Her voice was too soft for his liking. "Maybe we are crazy."

He shook his head. "No, we're not. We're not. You know why we're not? Because we love each other, dammit, and that makes it right! Shit, Nance, you used to know that. We have love, Nance." He found her eyes, hoping to emphasize his point, but the doubt that shone from her emerald eyes suddenly found its way to him instead. "We have love. Don't we?"

She couldn't look at him anymore, and he knew it was a bad sign. In his head, he was cursing everything and anything.

"I don't know, AJ. Maybe we don't anymore. Maybe we never did."

Rage. Blind rage. Rage that tore at his flesh and burned in his veins and scalded his tongue, even as he threw his words at her. "You're fucking wrong, Nance! That's bullshit, and you know it! We have love. We've always had love. If we didn't have love, this would have ended a long time ago."

"It should have ended a long time ago."

"NO! No, Nancy, it shouldn't have. Listen to yourself and not society, okay? Listen to your heart and not the fucking ring on your finger."

She looked at him slowly, fearfully, and the tears in her eyes would have broken his heart had he not been so blindly angry. "Is there even a difference?"

He raised an eyebrow. "Shit, Nance. If there wasn't a difference, we wouldn't be here."

"We shouldn't be here."

And he was tired again.
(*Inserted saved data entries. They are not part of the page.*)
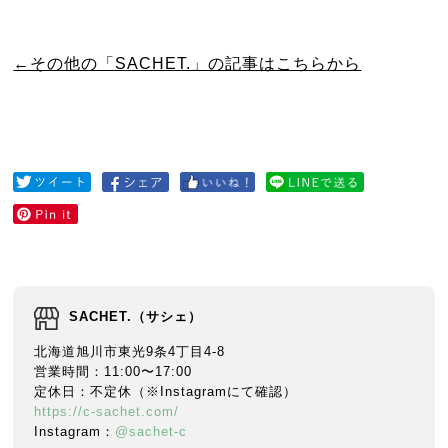
←その他の「SACHET.」の記事はこちらから
SACHET.（サシェ）
北海道旭川市東光9条4丁目4-8
営業時間：11:00〜17:00
定休日：不定休（※Instagramにて確認）
https://c-sachet.com/
Instagram：
@sachet-c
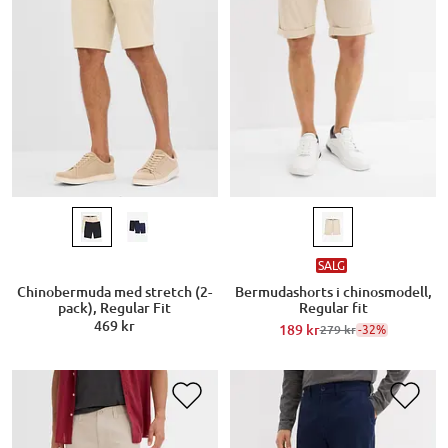
SALG
Chinobermuda med stretch (2-
Bermudashorts i chinosmodell,
pack), Regular Fit
Regular fit
469 kr
189 kr
-32%
279 kr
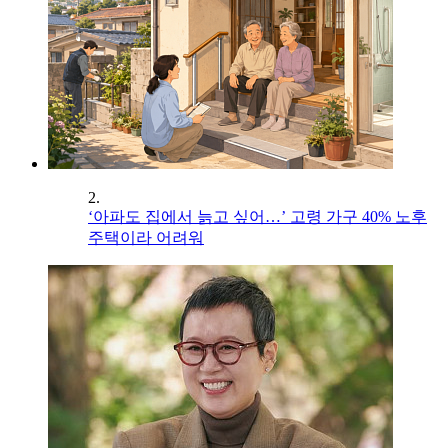
2.
‘아파도 집에서 늙고 싶어…’ 고령 가구 40% 노후
주택이라 어려워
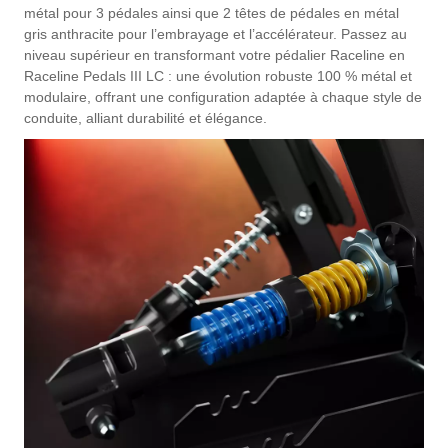
métal pour 3 pédales ainsi que 2 têtes de pédales en métal
gris anthracite pour l’embrayage et l’accélérateur. Passez au
niveau supérieur en transformant votre pédalier Raceline en
Raceline Pedals III LC : une évolution robuste 100 % métal et
modulaire, offrant une configuration adaptée à chaque style de
conduite, alliant durabilité et élégance.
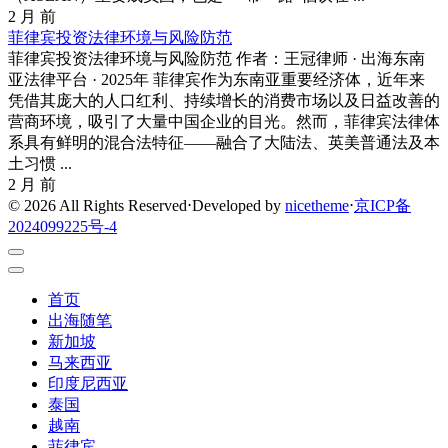
2 月 前
菲律宾投资法律环境与风险防范
菲律宾投资法律环境与风险防范 作者：王冠律师 · 出海东南
亚法律平台 · 2025年 菲律宾作为东南亚重要经济体，近年来
凭借其庞大的人口红利、持续增长的消费市场以及日益改善的
营商环境，吸引了大量中国企业的目光。然而，菲律宾法律体
系具有鲜明的混合法特征——融合了大陆法、英美普通法及本
土习惯 ...
2 月 前
© 2026 All Rights Reserved
⋅
Developed by
nicetheme
⋅
京ICP备
2024099225号-4
首页
出海随笔
新加坡
马来西亚
印度尼西亚
泰国
越南
菲律宾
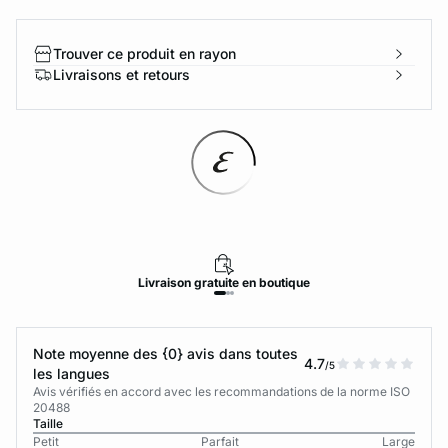
Trouver ce produit en rayon
Livraisons et retours
Livraison
gratuite
en boutique
Note moyenne des {0} avis dans toutes
4.7
/5
les langues
Avis vérifiés en accord avec les recommandations de la norme ISO
20488
Taille
Petit
Parfait
Large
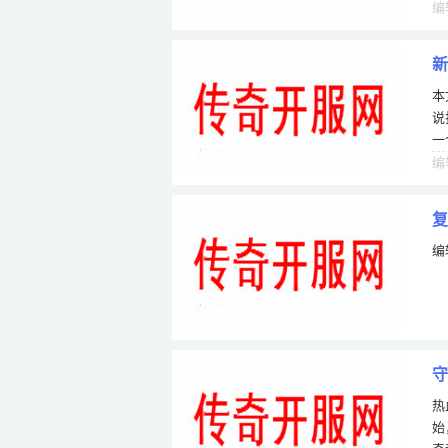
对
编
新
本
说
一
术
编
复
编
守
热
始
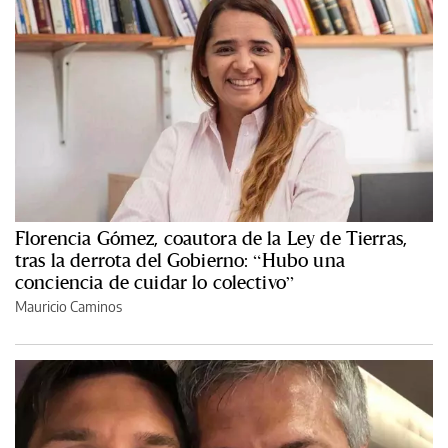
Florencia Gómez, coautora de la Ley de Tierras,
tras la derrota del Gobierno: “Hubo una
conciencia de cuidar lo colectivo”
Mauricio Caminos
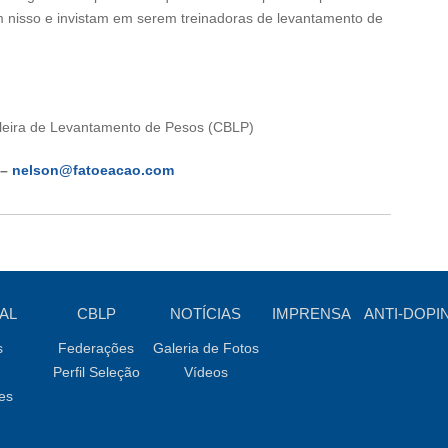
 nisso e invistam em serem treinadoras de levantamento de
leira de Levantamento de Pesos (CBLP)
 –
nelson@fatoeacao.com
AL
CBLP
NOTÍCIAS
IMPRENSA
ANTI-DOPI
s
Federações
Galeria de Fotos
Perfil Seleção
Vídeos
es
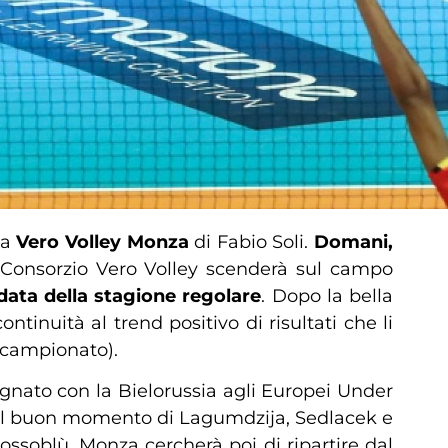
la
Vero Volley Monza
di Fabio Soli.
Domani,
 Consorzio Vero Volley scenderà sul campo
data della stagione regolare
. Dopo la bella
inuità al trend positivo di risultati che li
i campionato).
gnato con la Bielorussia agli Europei Under
 sul buon momento di Lagumdzija, Sedlacek e
rossoblù. Monza cercherà poi di ripartire dal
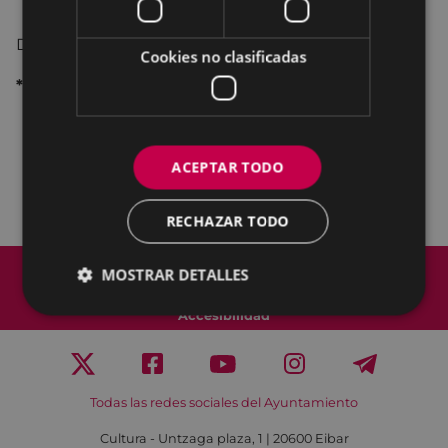
Documental de
Egoitz Elduayen.
Cookies no clasificadas
*ENTRADAS CON INVITACIÓN
En la taquilla del teatro Coliseo, lunes y
viernes de 17:30 a 19:30 y media hora antes
ACEPTAR TODO
del inicio.
K
utxabank
RECHAZAR TODO
Mapa del Sitio
Aviso legal
MOSTRAR DETALLES
Política de cookies
Contacto
Accesibilidad
Todas las redes sociales del Ayuntamiento
Cultura - Untzaga plaza, 1 | 20600 Eibar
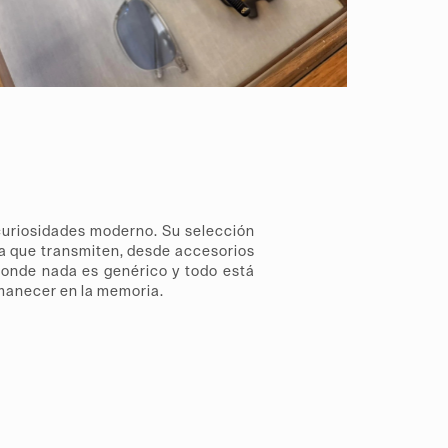
uriosidades moderno. Su selección
ria que transmiten, desde accesorios
donde nada es genérico y todo está
manecer en la memoria.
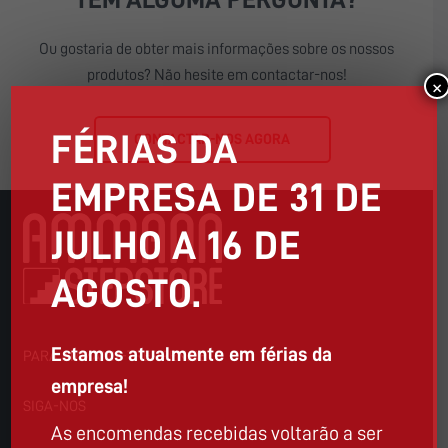
Ou gostaria de obter mais informações sobre os nossos
produtos? Não hesite em contactar-nos!
×
FÉRIAS DA
CONTACTAR-NOS AGORA
EMPRESA DE 31 DE
JULHO A 16 DE
AGOSTO.
Estamos atualmente em férias da
PARA AMMANN-TREPPEN.DE
empresa!
SIGA-NOS
As encomendas recebidas voltarão a ser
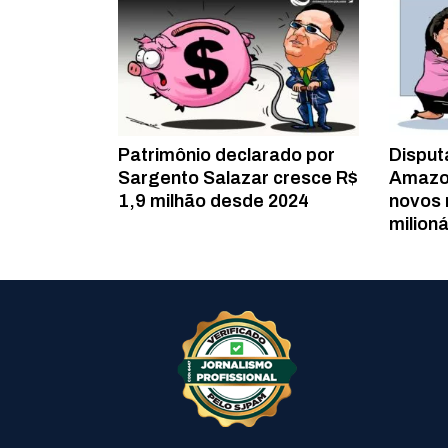
Patrimônio declarado por
Disput
Sargento Salazar cresce R$
Amazo
1,9 milhão desde 2024
novos 
milioná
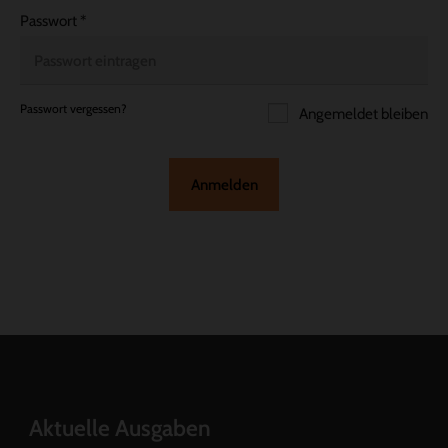
Passwort
*
Passwort vergessen?
Angemeldet bleiben
Anmelden
Aktuelle Ausgaben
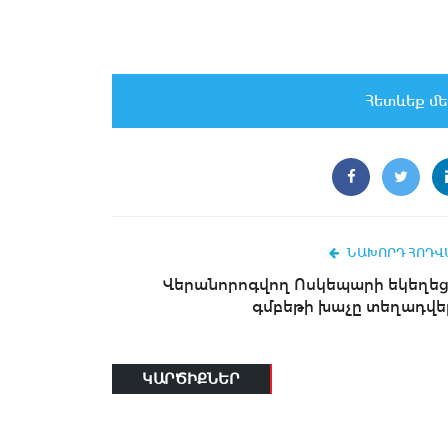
Հետևեք մե
ՆԱԽՈՐԴ ՀՈԴՎ
Վերանորոգվող Ոսկեպարի եկեղեց
գմբեթի խաչը տեղադվել
ԿԱՐԾԻՔՆԵՐ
He was blinded again, by the sun shining through the window, mocking him and the fate he was about to recognize. And even as he turned to her, he knew that she was going to walk away. He knew, but it didn't hurt any less, and it didn't make him want to be fair, so he asked her anyway. "Look me in the eye, do you hear me? I want you to look me in the eye and tell me you don't love me."

"I don't love you."

And that was it. He had expected for something to happen...for her to fall, or for something to break, or for the world to stop spinning for a moment, but the only sound in the entire house was that of the sun through the windows and his heart on the floor.

He wanted to hate her. He wanted to hate her for everything that she had given him and everything she had taken away, for showing him happiness and refusing to pull through, for making him experience the epitome of melancholy.

Of course, he didn't really have the right to be melancholy. He had known that she was married.

The picture found its way to the garbage bag. It found its way to the ground first, though, the glass shattering into tiny pieces upon impact. With a roll of his eyes, he went to fetch the vacuum cleaner, silently chastising himself for his childish behavior. Not a moment later, he was staring at the broken glass, wondering how in the world he was ever going to get it out of the carpet.

And to think, only two days ago, he had been wondering how in the world he was ever going to get his heart off the floor.

He took another glance at the mess of glass and decided that one piece or more of his heart was still lurking there. After all, there had to be SOME reason that he still felt so empty inside.

She was married. She had a life to attend to. A life that didn't include him. However, there was a part of him that knew that she wasn't the only one with a life. She wasn't the only one who could move on.

With that thought, the vacuum roared to life, and he began to pick up the pieces.